Bismillah 2. Bölümü yazıyorum ve Albedo'ya sövebileceğinizi şimdiden hissediyorum.- Maki
-02
Eve vardığımda saat 22.35'ti, herhalde Kaeya çoktan gideceği yere varmıştır diye düşündüm. Sucrose ve Klee birbirlerine sarılarak uyumuşlardı, sadece masanın orada loş bir ışık vardı. Eşyalarımı ve geri kalan elmaları masanın üzerine düzensizce bıraktıktan sonra odama gittim ve kapıyı kapatıp iç çekerek yatağımın üstüne oturdum, ardından dizlerimi karnıma doğru çekip başımı yasladım.
Geceleri insanlar için uyuma vakti olsa da benim için kafamdaki yoğun düşüncelerle sessizlik içinde boğuşmak için iyi bir zamandı fakat bugünkü düşünceler kendim hakkında değildi... Şimdiden kafamın içinde birsürü soru canlanmıştı bile fakat bu soruların çoğunun nedeni nezaketim ve isteklerim doğrultusundaki ikilemden kaynaklıydı ve ben her zaman kendimi yok sayan bir insan olmuştum, kendimden önce başkalarını düşünmek ve kırılmamalarını sağlamak benim için kişiliğimin bir parçası haline gelmişti resmen ve doğru şu ki herşeyin fazlası zarar.
Bugünkü sorular ise şunlardı: "Resmi ona vermekle iyi birşey mi yaptım?", "Fazla mı soğuk davrandım, onu kıracak birşey yaptım mı acaba?", "O da beni aynı bu şekilde düşünüyor mudur?", "Yanındaki kişi kız arkadaşı mıydı?" Tüm bunlar kafamın içinde dolanırken birden sorularım fazla özel hayata mı giriyor diyerekten kafamı dizlerimin üzerinden çektim ve derin bir nefes aldım.
Sadece yıldızları izlemeyi sevdiğini bildiğim birisi hakkında neden bu kadar çok düşünüyordum? Benim için çok fazla da önemi olmamalıydı mantıken. Benimkisi imrenmek miydi, kıskançlık mıydı yoksa birisini idolize etmeye başlamak mıydı anlayamıyordum, tek bildiğim şey çok fazla düşündüğümdü.

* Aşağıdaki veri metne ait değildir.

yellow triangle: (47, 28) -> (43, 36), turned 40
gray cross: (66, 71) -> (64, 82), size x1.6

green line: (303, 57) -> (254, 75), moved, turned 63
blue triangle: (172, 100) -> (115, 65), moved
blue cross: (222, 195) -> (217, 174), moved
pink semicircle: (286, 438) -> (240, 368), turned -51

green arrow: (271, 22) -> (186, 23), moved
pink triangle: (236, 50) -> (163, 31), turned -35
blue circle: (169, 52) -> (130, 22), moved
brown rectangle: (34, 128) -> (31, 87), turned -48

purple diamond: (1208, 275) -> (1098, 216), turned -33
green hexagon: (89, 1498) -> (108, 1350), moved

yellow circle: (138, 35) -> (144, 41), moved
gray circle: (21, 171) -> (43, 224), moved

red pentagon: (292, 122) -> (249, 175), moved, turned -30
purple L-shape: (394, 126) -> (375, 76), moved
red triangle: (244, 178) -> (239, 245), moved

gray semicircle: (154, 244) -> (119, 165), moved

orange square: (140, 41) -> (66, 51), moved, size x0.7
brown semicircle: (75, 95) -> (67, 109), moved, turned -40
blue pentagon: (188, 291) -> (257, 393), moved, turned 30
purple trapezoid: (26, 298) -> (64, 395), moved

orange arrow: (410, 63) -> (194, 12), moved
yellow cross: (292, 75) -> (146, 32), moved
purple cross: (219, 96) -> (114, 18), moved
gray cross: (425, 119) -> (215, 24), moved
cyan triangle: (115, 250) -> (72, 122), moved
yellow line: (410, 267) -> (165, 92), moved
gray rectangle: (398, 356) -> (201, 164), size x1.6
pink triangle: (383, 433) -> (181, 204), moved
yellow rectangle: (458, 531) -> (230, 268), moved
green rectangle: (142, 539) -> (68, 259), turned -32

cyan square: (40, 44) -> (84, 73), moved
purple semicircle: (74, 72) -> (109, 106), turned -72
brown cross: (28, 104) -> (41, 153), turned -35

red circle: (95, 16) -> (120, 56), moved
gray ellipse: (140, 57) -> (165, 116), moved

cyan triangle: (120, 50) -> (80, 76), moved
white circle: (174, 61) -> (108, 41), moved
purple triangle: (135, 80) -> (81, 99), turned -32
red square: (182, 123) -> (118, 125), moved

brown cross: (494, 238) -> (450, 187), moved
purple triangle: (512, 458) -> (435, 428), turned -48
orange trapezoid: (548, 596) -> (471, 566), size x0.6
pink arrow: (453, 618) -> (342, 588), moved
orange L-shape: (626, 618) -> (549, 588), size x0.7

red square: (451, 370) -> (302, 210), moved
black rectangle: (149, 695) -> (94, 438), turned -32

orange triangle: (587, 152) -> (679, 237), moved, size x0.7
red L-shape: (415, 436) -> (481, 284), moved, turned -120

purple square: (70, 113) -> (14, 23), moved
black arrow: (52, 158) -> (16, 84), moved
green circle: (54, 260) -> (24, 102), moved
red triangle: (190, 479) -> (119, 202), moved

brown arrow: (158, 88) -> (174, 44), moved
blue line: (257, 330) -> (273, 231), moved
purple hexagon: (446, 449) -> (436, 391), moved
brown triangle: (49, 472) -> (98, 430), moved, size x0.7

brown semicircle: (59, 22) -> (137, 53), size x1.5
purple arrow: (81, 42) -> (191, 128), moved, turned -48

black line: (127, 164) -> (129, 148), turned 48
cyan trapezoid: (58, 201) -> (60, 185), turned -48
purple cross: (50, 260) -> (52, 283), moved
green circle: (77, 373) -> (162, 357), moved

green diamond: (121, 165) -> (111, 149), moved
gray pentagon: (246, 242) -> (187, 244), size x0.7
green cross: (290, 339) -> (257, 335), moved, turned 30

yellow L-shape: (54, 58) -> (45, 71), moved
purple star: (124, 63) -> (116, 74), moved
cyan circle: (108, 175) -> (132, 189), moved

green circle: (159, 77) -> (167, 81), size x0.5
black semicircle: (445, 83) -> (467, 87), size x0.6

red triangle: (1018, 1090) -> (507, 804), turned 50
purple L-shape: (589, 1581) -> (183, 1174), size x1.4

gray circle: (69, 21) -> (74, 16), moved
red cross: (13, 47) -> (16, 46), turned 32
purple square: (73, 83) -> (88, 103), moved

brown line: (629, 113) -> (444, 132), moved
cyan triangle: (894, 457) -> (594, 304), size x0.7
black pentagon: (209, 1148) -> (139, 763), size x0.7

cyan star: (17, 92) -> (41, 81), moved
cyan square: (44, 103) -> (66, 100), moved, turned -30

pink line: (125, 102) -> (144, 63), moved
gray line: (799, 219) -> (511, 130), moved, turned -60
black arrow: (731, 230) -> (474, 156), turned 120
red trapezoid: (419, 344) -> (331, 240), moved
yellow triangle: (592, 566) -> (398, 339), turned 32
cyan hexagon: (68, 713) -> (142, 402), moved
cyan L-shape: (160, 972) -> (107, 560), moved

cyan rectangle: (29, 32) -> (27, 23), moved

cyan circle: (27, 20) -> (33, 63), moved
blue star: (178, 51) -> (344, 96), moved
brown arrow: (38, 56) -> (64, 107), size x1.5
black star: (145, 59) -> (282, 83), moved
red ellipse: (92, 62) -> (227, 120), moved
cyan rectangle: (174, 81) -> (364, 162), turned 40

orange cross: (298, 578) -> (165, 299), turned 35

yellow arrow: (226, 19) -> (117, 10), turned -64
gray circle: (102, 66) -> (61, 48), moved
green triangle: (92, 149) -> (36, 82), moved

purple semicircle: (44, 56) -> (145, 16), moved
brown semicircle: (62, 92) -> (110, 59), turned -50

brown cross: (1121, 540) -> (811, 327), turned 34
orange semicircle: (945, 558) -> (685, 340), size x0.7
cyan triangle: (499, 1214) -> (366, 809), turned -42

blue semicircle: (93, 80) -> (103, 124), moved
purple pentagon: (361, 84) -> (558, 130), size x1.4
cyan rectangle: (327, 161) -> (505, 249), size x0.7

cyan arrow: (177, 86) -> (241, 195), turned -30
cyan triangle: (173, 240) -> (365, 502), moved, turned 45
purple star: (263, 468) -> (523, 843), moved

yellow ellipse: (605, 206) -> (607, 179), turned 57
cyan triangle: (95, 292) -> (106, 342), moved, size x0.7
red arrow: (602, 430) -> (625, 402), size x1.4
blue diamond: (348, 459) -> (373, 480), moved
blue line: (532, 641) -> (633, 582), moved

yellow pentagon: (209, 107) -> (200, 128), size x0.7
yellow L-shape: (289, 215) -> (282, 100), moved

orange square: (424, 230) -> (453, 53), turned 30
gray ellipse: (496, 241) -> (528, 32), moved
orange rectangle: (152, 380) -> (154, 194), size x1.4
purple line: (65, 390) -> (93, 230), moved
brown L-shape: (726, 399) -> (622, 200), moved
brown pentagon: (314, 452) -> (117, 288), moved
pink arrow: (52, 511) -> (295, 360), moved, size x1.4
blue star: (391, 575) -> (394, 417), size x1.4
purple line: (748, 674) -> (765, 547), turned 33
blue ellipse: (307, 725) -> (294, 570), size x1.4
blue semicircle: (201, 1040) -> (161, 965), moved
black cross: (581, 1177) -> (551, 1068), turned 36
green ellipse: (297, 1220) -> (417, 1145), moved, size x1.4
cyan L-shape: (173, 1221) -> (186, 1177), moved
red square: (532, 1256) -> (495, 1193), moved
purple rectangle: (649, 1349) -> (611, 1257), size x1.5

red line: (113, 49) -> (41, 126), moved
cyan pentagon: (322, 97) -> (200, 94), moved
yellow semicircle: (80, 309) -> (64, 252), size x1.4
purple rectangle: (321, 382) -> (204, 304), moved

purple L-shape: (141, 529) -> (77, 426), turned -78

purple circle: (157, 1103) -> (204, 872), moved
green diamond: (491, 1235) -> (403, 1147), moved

Yeniden derin bir nefes almamın ardından arkadan bağladığım saçımdaki tokayı çıkarıp yatağımın yanındaki masa lambasının yanına koyup yorganı üzerime çekerek uyumaya çalıştım.
Ertesi sabah yine fazla dalgındım, tabağımdaki yemeği bile sürekli çatalımla itip duruyordum, yemek yiyemiyordum resmen. Sucrose bunu farketmişti, Klee'nin ağzına kaşıkla yemeği verirken bana dönüp sordu. "Albedo, dün birşey mi oldu?" Sorusuyla irkilmiştim fakat "yoo, hayır yani bilmiyorum." Diye cevap vererek sorusunu geçiştirmemin ardından Sucrose hiç de tatmin olmuşa benzemiyordu, yüzünde kuşkucu ve somurtkan bir tavır vardı Klee ise kendi halinde yemeğini yerken birden yüzüme meraklı bir ifadeyle baktı. Yalan söylememin pişmanlığını bastırmak için konuyu değiştirmeyi düşündüm ama aklıma hiçbirşey gelmedi.
Sucrose birşeyler olduğunun farkındaydı ve sürekli masadan göz ucuyla beni kesiyordu, bakışları rahatsız edici gelmeye başlayınca masadan kalktım ve odama gidecektim ki birden bana seslendi. "Albedo, bu arada dün söylemeyi unuttum ama Mondstad'da bir resim sergisi olacakmış işin yoksa sende gelip katılmak ister misin? Bu senin kendini gösterilmen adına büyük bir firsat." Dedi. Sucrose'un sesi çekingendi bu sefer, sanki kızmamdan korkuyor gibiydi.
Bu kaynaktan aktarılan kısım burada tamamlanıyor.